Adventuring PCs can make a new item every few adventures with reasonable chances of success. This means that huge quantities of magic points can flood into your campaign. I impose a variation on the old RQ2 bound spirits limit (CHA/3) but I use POW/5 (after all POW=CHA now). This stops PCs dropping their POW down low to get easy gain rolls too. I assume others have different solutions. Another point is that bound spirits are vulnerable to control by others. If the item is visible the spirit can be controlled by anyone with the right spell. Exploitation of this produces an environment where PCs put lots of conditions on their items which soaks up POW and limits the numbers that they make.

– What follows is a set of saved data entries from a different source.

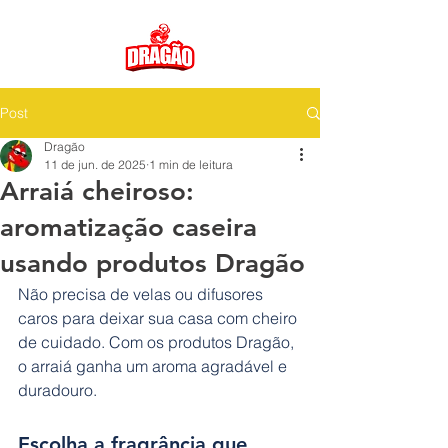
Post
Dragão
11 de jun. de 2025
1 min de leitura
Arraiá cheiroso:
aromatização caseira
usando produtos Dragão
Não precisa de velas ou difusores 
caros para deixar sua casa com cheiro 
de cuidado. Com os produtos Dragão, 
o arraiá ganha um aroma agradável e 
duradouro.
Escolha a fragrância que 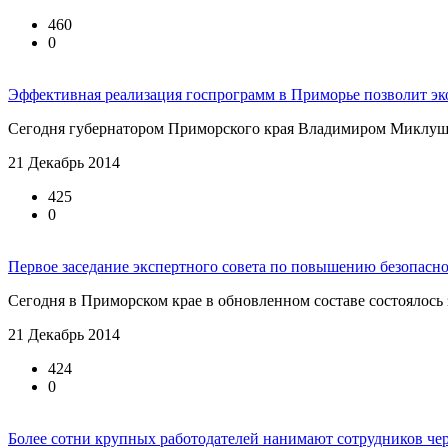
460
0
Эффективная реализация госпрограмм в Приморье позволит э
Сегодня губернатором Приморского края Владимиром Миклушев
21 Декабрь 2014
425
0
Первое заседание экспертного совета по повышению безопасно
Сегодня в Приморском крае в обновленном составе состоялось 
21 Декабрь 2014
424
0
Более сотни крупных работодателей нанимают сотрудников че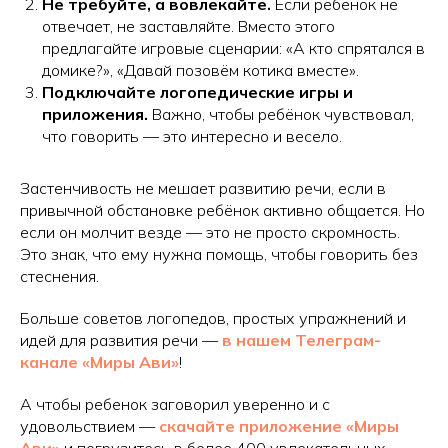
Не требуйте, а вовлекайте.
Если ребёнок не
отвечает, не заставляйте. Вместо этого
предлагайте игровые сценарии: «А кто спрятался в
домике?», «Давай позовём котика вместе».
Подключайте логопедические игры и
приложения.
Важно, чтобы ребёнок чувствовал,
что говорить — это интересно и весело.
Застенчивость не мешает развитию речи, если в
привычной обстановке ребёнок активно общается. Но
если он молчит везде — это не просто скромность.
Это знак, что ему нужна помощь, чтобы говорить без
стеснения.
Больше советов логопедов, простых упражнений и
идей для развития речи —
в нашем Телеграм-
канале «Миры Ави»
!
А чтобы ребенок заговорил уверенно и с
удовольствием —
скачайте приложение «Миры
Ави»
и погрузитесь в более 400 увлекательных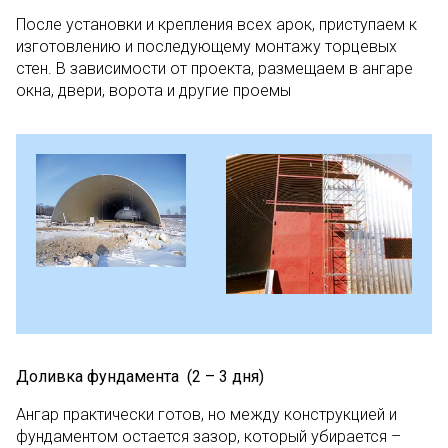
После установки и крепления всех арок, приступаем к
изготовлению и последующему монтажу торцевых
стен. В зависимости от проекта, размещаем в ангаре
окна, двери, ворота и другие проемы
Доливка фундамента (2 – 3 дня)
Ангар практически готов, но между конструкцией и
фундаментом остается зазор, который убирается –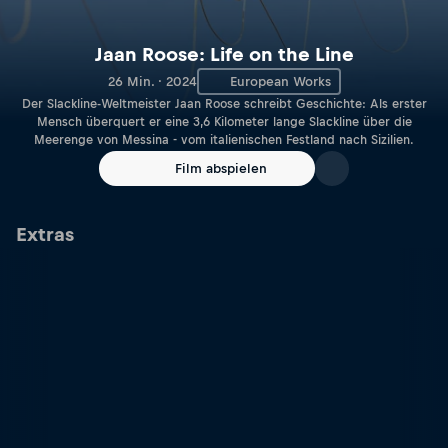
Jaan Roose: Life on the Line
26 Min. · 2024
European Works
Der Slackline-Weltmeister Jaan Roose schreibt Geschichte: Als erster
Mensch überquert er eine 3,6 Kilometer lange Slackline über die
Meerenge von Messina - vom italienischen Festland nach Sizilien.
Film abspielen
Extras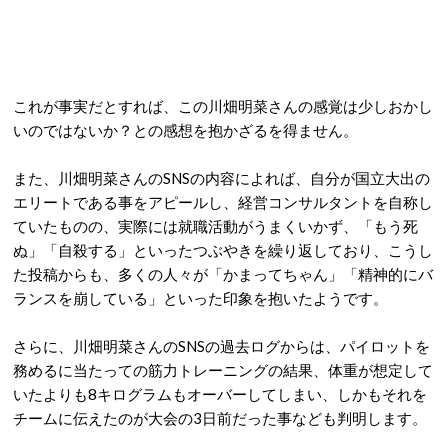
これが事実だとすれば、この川畑明菜さんの感覚は少しおかし
いのではないか？との感想を抱かざるを得ません。
また、川畑明菜さんのSNSの内容によれば、自分が国立大出の
エリートである事をアピールし、経営コンサルタントを自称し
ていたものの、実際には就職活動がうまくいかず、「もう死
ぬ」「自殺する」といったつぶやきを繰り返しており、こうし
た投稿からも、多くの人々が「かまってちゃん」「精神的にバ
ランスを崩している」といった印象を抱いたようです。
さらに、川畑明菜さんのSNSの過去ログからは、パイロットを
務めるに当たっての筋力トレーニングの結果、体重が想定して
いたよりも8キログラムもオーバーしてしまい、しかもそれを
チームに伝えたのが大会の3日前だった事なども判明します。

(IMHO) manufacture of items is not God Learner behaviour in the spirit of Greg Stafford's writings - look at the Lunar sorcery batallions. The mass produced swords of the clanking city were just that: made by some sort of machine in big numbers. What we're looking at here is an individual crafter - two or three a year would hardly be mass production, Chippendale made more items a year in his workshops and they were hardly mass production (and he had many employees). Still you can call almost anything you want a God Learner thing, if you want to stop it in your campaign, and there's nothing wrong with that. It's always wise to keep a tight rein of POW gain rolls though.
Re: RQ4 (do we want it?)
The changes of RQ3 almost killed RQ. Now we have a RQ4 on the
horizon. Will the game muatate wildly again? Why can't we have a
smooth continuum of small changes like CoC. Why does AH (and Ken
I think that a few small fixes and hole fillers are required, that clarification of some rules would be useful but I don't want any big changes, especially to combat! Combat is mostly fixed now, RQ2 combat was badly bug ridden. I'd like some clarification on how magic effects Special/Critical/Fumble chances and that's about it. In the magic section I'd like to see a few changes to the Shaman rules, preferably in the direction of RQ2. The RQ3 Shaman rules are terrible. Shamans outgross sorcerors anyday. Anyone want me to explain why? Don't tempt me. I don't want to see sorcery dissappear, I like it much as it is. Some improved rules on magical scrying would be nice (very important to sorcerors) and one or two sorcery spells need examination but apart from that magic seems OK to me. Even Axe Trance isn't the danger that it seems (all it does in practice is raise critical and impale chances like Ki skills). Still I wouldn't allow it in my campaign. It and the other Babeester Gor special divine magic spells are all gross and probably ought to be changed. Great Parry and Axe Trance make you almost invincible. I don't think that the sort of changes I want to see justify the title RQ4.
Other people have voiced complaints about varrious things but largely
they seem to want fixes not new rules. Do I have the right idea about
this? The TotRM questionaire should shed some light on this.
--
Peter Wake
You should have heard the groans and sighs or misery and disbelief when Ken Rolston suggested RQ4 at Convulsion '92 in Leicester.